### EXERCISE DIRECTIONS
Locate the line containing "acquirente serio in" in the entries below, then retype it and every later line exactly, leaving out pictures.

### Saved entries
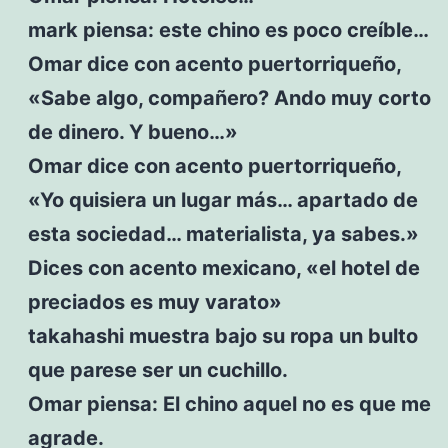
mark piensa: este chino es poco creíble…
Omar dice con acento puertorriqueño,
«Sabe algo, compañero? Ando muy corto
de dinero. Y bueno…»
Omar dice con acento puertorriqueño,
«Yo quisiera un lugar más… apartado de
esta sociedad… materialista, ya sabes.»
Dices con acento mexicano, «el hotel de
preciados es muy varato»
takahashi muestra bajo su ropa un bulto
que parese ser un cuchillo.
Omar piensa: El chino aquel no es que me
agrade.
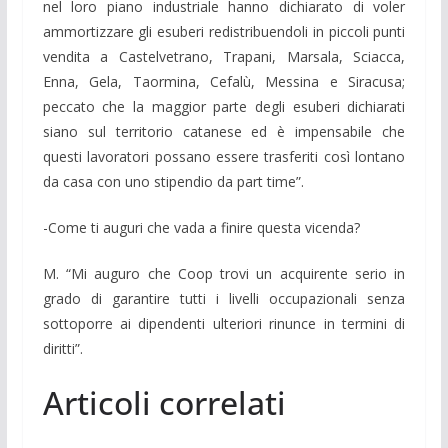
nel loro piano industriale hanno dichiarato di voler
ammortizzare gli esuberi redistribuendoli in piccoli punti
vendita a Castelvetrano, Trapani, Marsala, Sciacca,
Enna, Gela, Taormina, Cefalù, Messina e Siracusa;
peccato che la maggior parte degli esuberi dichiarati
siano sul territorio catanese ed è impensabile che
questi lavoratori possano essere trasferiti così lontano
da casa con uno stipendio da part time”.
-Come ti auguri che vada a finire questa vicenda?
M. “Mi auguro che Coop trovi un acquirente serio in
grado di garantire tutti i livelli occupazionali senza
sottoporre ai dipendenti ulteriori rinunce in termini di
diritti”.
Articoli correlati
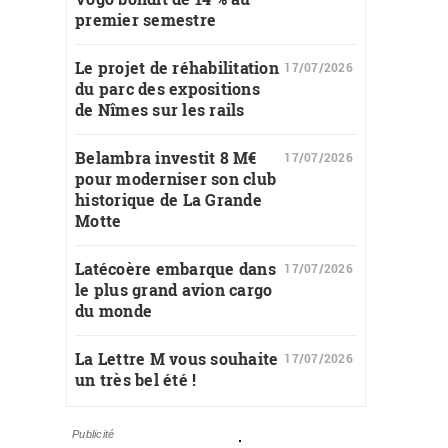
premier semestre
Le projet de réhabilitation
17/07/2026
du parc des expositions
de Nîmes sur les rails
Belambra investit 8 M€
17/07/2026
pour moderniser son club
historique de La Grande
Motte
Latécoère embarque dans
17/07/2026
le plus grand avion cargo
du monde
La Lettre M vous souhaite
17/07/2026
un très bel été !
Publicité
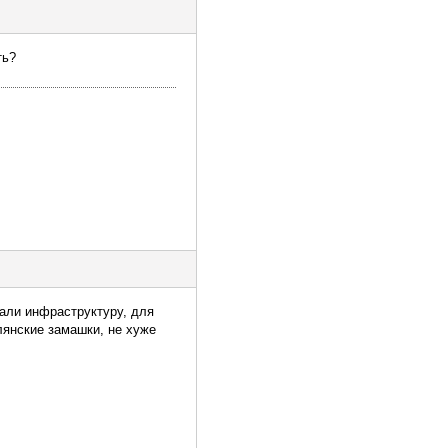
ть?
дали инфраструктуру, для
лянские замашки, не хуже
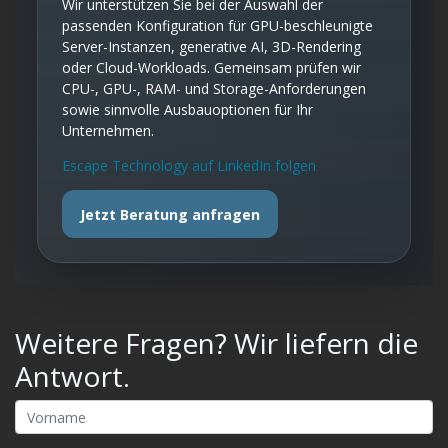
Wir unterstützen Sie bei der Auswahl der
passenden Konfiguration für GPU-beschleunigte
Server-Instanzen, generative AI, 3D-Rendering
oder Cloud-Workloads. Gemeinsam prüfen wir
CPU-, GPU-, RAM- und Storage-Anforderungen
sowie sinnvolle Ausbauoptionen für Ihr
Unternehmen.
Escape Technology auf LinkedIn folgen
Jetzt Beratung anfragen
Weitere Fragen? Wir liefern die
Antwort.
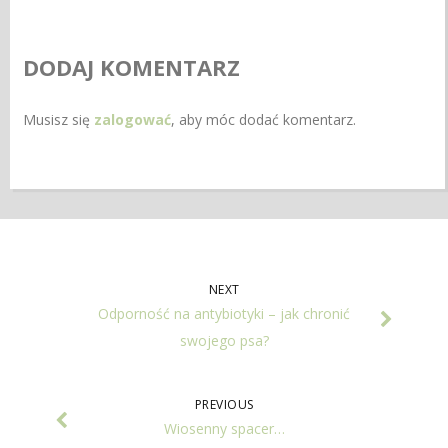
DODAJ KOMENTARZ
Musisz się
zalogować
, aby móc dodać komentarz.
NEXT
Odporność na antybiotyki – jak chronić
swojego psa?
PREVIOUS
Wiosenny spacer…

### OUTPUT FOR THIS TASK
M. “Mi auguro che Coop trovi un acquirente serio in
grado di garantire tutti i livelli occupazionali senza
sottoporre ai dipendenti ulteriori rinunce in termini di
diritti”.
Articoli correlati
premier semestre
Le projet de réhabilitation
17/07/2026
du parc des expositions
de Nîmes sur les rails
Belambra investit 8 M€
17/07/2026
pour moderniser son club
historique de La Grande
Motte
Latécoère embarque dans
17/07/2026
le plus grand avion cargo
du monde
La Lettre M vous souhaite
17/07/2026
un très bel été !
Publicité
ть?
дали инфраструктуру, для
лянские замашки, не хуже
Wir unterstützen Sie bei der Auswahl der
passenden Konfiguration für GPU-beschleunigte
Server-Instanzen, generative AI, 3D-Rendering
oder Cloud-Workloads. Gemeinsam prüfen wir
CPU-, GPU-, RAM- und Storage-Anforderungen
sowie sinnvolle Ausbauoptionen für Ihr
Unternehmen.
Escape Technology auf LinkedIn folgen
Jetzt Beratung anfragen
Weitere Fragen? Wir liefern die
Antwort.
DODAJ KOMENTARZ
Musisz się
zalogować
, aby móc dodać komentarz.
NEXT
Odporność na antybiotyki – jak chronić
swojego psa?
PREVIOUS
Wiosenny spacer…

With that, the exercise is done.